● Task to complete:
Give back the full listing as written. No pictures go with it.

● Dataset content:
- - - - - - -
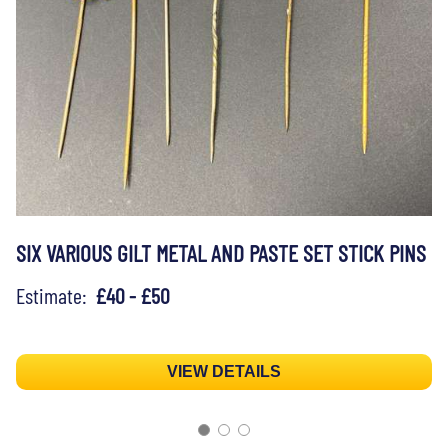
SIX VARIOUS GILT METAL AND PASTE SET STICK PINS
Estimate:
£40 - £50
VIEW DETAILS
- - - - - - -
● The answer:
SIX VARIOUS GILT METAL AND PASTE SET STICK PINS
Estimate:
£40 - £50
VIEW DETAILS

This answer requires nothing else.